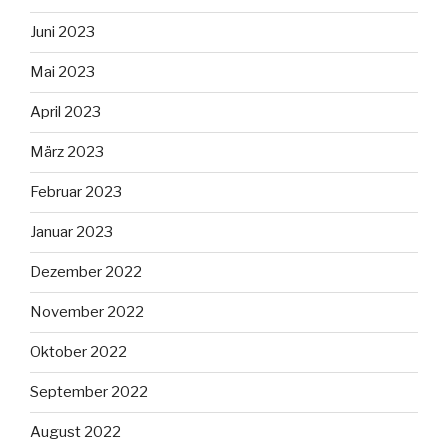
Juni 2023
Mai 2023
April 2023
März 2023
Februar 2023
Januar 2023
Dezember 2022
November 2022
Oktober 2022
September 2022
August 2022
----
Your objective: Please write out every entry exactly, but skip the pictures.

Solved problem:
Juni 2023
Mai 2023
April 2023
März 2023
Februar 2023
Januar 2023
Dezember 2022
November 2022
Oktober 2022
September 2022
August 2022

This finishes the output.